The present application claims priority from Russian Application No. 2 669 902, filed Dec. 14, 2017, the disclosure of which is incorporated herein by reference.

The invention relates to railway transport and may be used in truck bolster designs.

A freight car truck bolster is disclosed containing a top member with a center bowl and support shelves for side bearers, a bottom member with bearing surfaces for swing suspension springing elements, going into diagonal tension members, two side walls joining the top and bottom members, pockets to install friction wedges on the bolster end parts, each of them being formed by a sloping and two vertical walls (see US 20040031413 A1, publ. Feb. 19, 2004).

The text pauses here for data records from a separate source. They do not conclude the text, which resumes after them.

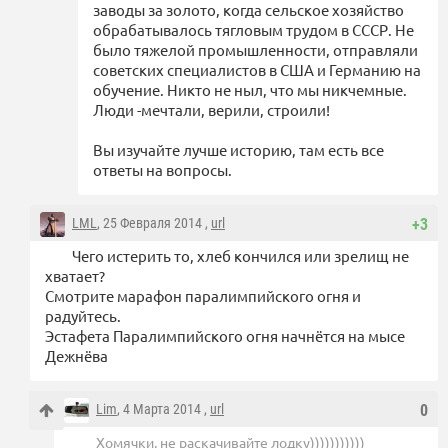
заводы за золото, когда сельское хозяйство
обрабатывалось тягловым трудом в СССР. Не
было тяжелой промышленности, отправляли
советских специалистов в США и Германию на
обучение. Никто не ныл, что мы никчемные.
Люди -мечтали, верили, строили!
Вы изучайте лучше историю, там есть все
ответы на вопросы.
LML
, 25 Февраля 2014 ,
url
+3
Чего истерить то, хлеб кончился или зрелищ не
хватает?
Смотрите марафон паралимпийского огня и
радуйтесь.
Эстафета Паралимпийского огня начнётся на мысе
Дежнёва
Lim
, 4 Марта 2014 ,
url
0
Хомячки, не раскачивайте лодку)))))))))))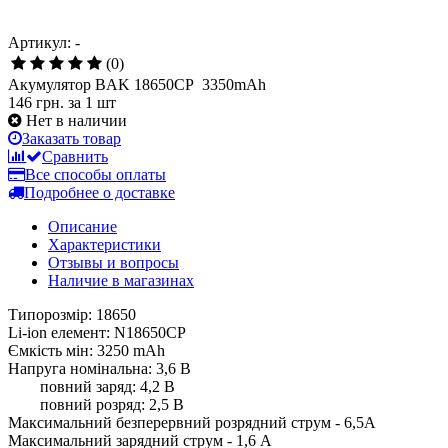
Артикул: -
(0)
Акумулятор BAK 18650CP 3350mAh
146 грн.
за 1 шт
Нет в наличии
Заказать товар
Сравнить
Все способы оплаты
Подробнее о доставке
Описание
Характеристики
Отзывы и вопросы
Наличие в магазинах
Типорозмір: 18650
Li-ion елемент: N18650CP
Ємкість мін: 3250 mAh
Напруга номінальна: 3,6 В
повний заряд: 4,2 В
повний розряд: 2,5 В
Максимальний безперервний розрядний струм - 6,5А
Максимальний зарядний струм - 1,6 А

A reinforced railway bolster is disclosed containing a top member with a center bowl, a bottom member, two side walls joining the top and the bottom members, two vertical longitudinal ribs of constant thickness connected with the top and bottom members, and two horizontal longitudinal ribs located between the vertical longitudinal ribs above and below across the center bowl width (see U.S. Pat. No. 3,482,531 A, publ. Dec. 9, 1969).

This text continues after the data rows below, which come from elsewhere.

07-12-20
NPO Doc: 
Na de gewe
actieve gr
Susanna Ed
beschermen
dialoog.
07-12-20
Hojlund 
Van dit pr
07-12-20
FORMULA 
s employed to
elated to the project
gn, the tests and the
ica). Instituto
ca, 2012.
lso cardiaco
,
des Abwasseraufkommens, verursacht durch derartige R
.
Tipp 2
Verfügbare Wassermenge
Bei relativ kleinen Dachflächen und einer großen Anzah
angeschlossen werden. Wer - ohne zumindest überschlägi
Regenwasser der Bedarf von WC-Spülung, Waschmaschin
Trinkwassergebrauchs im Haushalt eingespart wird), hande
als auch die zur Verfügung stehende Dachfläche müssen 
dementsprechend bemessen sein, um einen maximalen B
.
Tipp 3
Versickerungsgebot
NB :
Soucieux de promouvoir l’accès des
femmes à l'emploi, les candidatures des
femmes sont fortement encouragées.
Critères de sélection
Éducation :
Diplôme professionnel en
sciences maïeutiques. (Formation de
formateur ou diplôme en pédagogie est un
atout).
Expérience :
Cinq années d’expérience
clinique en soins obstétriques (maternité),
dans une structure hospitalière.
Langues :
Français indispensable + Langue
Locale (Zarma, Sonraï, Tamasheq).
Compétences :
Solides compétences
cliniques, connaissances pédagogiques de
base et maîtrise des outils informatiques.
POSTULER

A freight car truck bolster is also disclosed, selected as the closest prior art, containing a top member implemented with a center bowl and support shelves for side bearers, a bottom member implemented with bearing surfaces for swing suspension springing elements, going into diagonal tension members, side walls joining the top and bottom members, two vertical ribs located across the entire bolster width between the top and bottom members, pockets to install friction wedges on the bolster end parts, each of them being formed by one sloping and two vertical walls, made with rounded transitions into the bottom member, while the bottom member being implemented with constant thickness in the transition areas of the bearing surfaces into the diagonal tension members, and the vertical ribs being implemented with their thickness increased in the horizontal direction towards the bolster center, in the area under the center bowl (see RU 118275 U1, publ. Jul. 20, 2012).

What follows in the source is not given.